Directions
Once "Показать больше" turns up in a line below, reproduce that line and those after it exactly, stopping after the line with "pendant Panguni Uthiram, la déesse"; leave pictures out.

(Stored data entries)

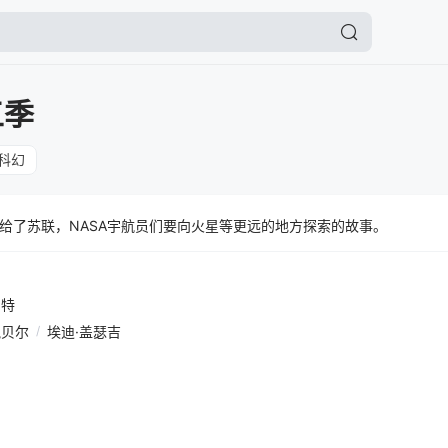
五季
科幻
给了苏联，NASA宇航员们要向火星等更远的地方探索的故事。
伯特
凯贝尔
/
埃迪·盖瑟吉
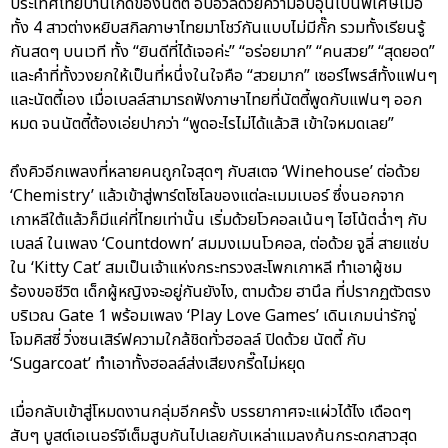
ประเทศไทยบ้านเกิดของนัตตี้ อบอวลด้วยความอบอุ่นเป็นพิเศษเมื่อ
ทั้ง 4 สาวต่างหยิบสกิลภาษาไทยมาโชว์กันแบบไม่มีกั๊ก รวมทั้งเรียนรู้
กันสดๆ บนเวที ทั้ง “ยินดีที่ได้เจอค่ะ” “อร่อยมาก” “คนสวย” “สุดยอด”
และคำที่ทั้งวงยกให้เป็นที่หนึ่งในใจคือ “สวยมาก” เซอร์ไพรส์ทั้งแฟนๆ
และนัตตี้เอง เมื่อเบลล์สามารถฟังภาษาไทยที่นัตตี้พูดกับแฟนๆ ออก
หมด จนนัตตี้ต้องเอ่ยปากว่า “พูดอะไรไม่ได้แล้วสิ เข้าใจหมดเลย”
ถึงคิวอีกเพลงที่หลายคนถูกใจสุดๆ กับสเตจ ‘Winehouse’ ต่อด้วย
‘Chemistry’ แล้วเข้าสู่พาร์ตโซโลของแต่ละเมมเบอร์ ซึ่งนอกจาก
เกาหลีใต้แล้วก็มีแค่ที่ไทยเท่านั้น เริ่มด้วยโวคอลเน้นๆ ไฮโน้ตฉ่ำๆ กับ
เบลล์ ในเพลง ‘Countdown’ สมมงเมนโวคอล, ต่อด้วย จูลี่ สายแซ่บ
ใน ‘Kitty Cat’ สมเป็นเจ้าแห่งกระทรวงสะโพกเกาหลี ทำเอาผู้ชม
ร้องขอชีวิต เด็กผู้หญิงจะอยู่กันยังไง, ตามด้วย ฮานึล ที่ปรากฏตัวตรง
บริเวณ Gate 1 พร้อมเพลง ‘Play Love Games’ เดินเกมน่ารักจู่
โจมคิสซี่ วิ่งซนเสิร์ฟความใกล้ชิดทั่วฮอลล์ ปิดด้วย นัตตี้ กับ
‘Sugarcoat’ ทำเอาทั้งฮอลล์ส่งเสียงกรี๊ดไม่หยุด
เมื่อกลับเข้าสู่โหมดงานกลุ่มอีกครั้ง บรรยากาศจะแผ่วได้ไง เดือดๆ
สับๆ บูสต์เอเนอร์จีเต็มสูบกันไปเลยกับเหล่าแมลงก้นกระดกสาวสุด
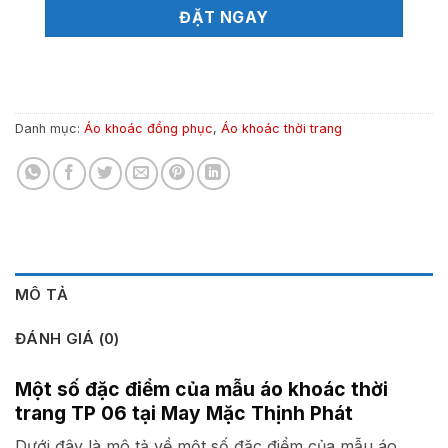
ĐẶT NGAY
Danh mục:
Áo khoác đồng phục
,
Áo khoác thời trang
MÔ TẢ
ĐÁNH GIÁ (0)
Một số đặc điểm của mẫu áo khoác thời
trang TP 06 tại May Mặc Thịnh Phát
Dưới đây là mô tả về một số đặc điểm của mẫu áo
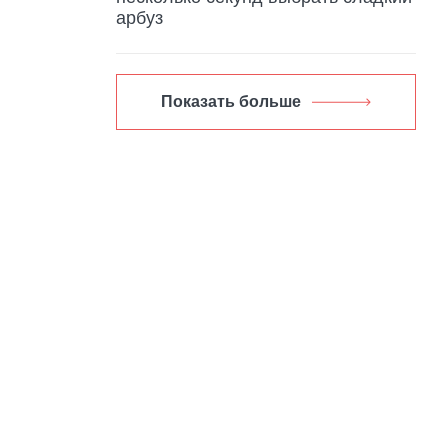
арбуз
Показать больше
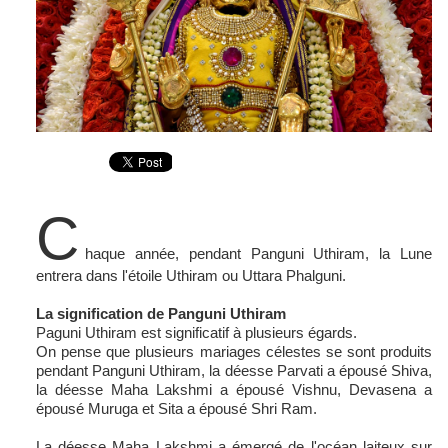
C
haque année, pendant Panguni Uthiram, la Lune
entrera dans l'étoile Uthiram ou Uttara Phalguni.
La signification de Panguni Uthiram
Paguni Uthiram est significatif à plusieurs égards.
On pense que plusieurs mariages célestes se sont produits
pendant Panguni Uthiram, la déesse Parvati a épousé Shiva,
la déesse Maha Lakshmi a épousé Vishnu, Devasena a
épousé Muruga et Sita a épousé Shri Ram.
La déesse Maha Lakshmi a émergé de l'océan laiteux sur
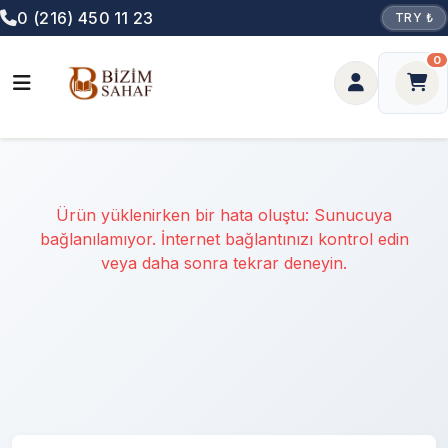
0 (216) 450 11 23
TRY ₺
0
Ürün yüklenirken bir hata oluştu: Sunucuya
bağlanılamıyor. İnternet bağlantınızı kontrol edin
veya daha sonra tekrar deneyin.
==
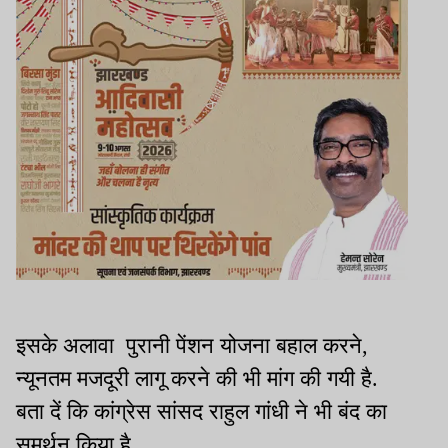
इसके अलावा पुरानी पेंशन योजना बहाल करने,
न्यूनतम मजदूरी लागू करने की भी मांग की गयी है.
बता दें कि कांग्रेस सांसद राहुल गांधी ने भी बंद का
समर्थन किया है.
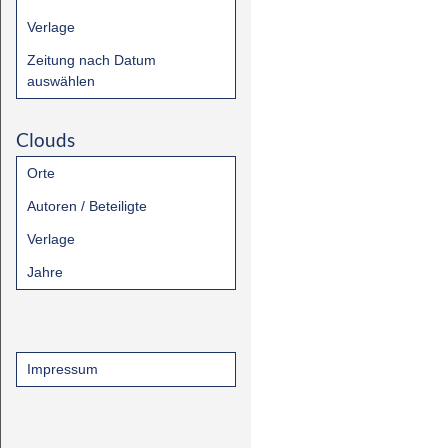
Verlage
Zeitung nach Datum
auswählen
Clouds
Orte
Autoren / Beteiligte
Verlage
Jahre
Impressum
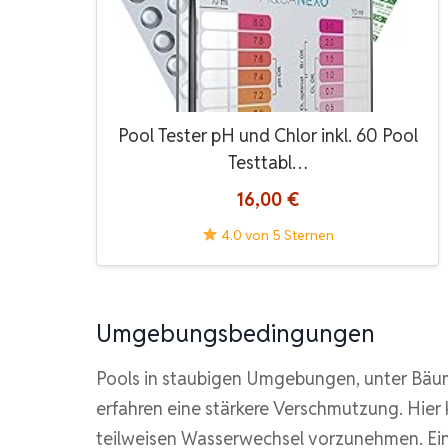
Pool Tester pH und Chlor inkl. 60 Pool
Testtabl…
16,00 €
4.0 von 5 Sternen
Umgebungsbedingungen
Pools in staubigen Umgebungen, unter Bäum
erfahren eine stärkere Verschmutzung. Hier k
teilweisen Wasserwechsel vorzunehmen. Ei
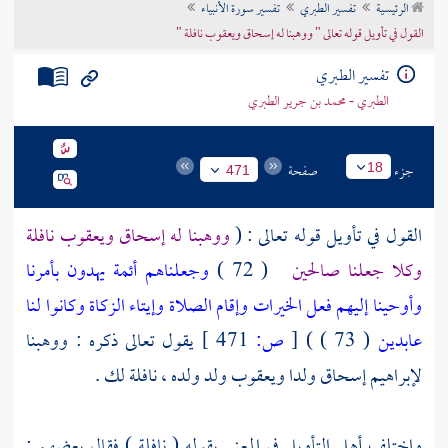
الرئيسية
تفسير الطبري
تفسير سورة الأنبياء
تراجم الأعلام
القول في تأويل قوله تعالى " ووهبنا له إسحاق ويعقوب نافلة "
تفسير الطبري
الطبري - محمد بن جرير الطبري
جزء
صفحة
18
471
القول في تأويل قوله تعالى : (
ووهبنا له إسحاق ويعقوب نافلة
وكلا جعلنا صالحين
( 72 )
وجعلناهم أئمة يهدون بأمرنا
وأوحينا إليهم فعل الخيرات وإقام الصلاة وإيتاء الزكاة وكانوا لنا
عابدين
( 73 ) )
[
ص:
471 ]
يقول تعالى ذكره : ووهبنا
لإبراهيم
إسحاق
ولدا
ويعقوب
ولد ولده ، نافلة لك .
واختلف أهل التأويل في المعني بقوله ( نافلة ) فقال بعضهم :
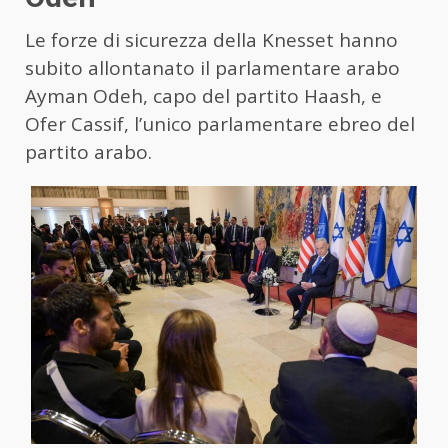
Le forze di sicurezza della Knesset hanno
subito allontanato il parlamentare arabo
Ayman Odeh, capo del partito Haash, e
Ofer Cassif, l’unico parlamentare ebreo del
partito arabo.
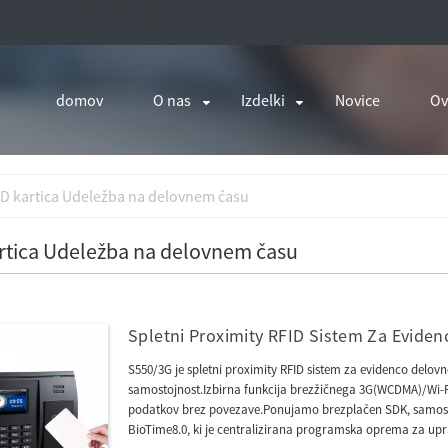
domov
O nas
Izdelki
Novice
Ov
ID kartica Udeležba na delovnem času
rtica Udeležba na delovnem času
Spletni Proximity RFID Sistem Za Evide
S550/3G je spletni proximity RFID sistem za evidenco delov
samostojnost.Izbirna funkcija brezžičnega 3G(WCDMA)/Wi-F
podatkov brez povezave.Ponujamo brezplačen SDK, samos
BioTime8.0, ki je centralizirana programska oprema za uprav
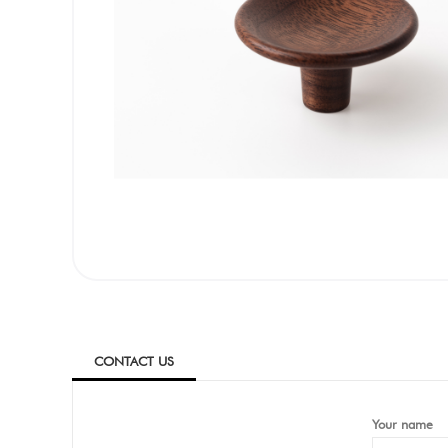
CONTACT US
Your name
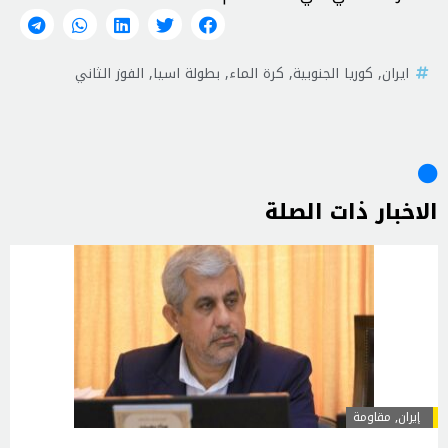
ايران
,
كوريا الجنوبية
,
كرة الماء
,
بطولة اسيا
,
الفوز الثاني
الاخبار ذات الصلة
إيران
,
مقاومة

Response area
Показать больше
C
haque année, pendant Panguni Uthiram, la Lune
entrera dans l'étoile Uthiram ou Uttara Phalguni.
La signification de Panguni Uthiram
Paguni Uthiram est significatif à plusieurs égards.
On pense que plusieurs mariages célestes se sont produits
pendant Panguni Uthiram, la déesse Parvati a épousé Shiva,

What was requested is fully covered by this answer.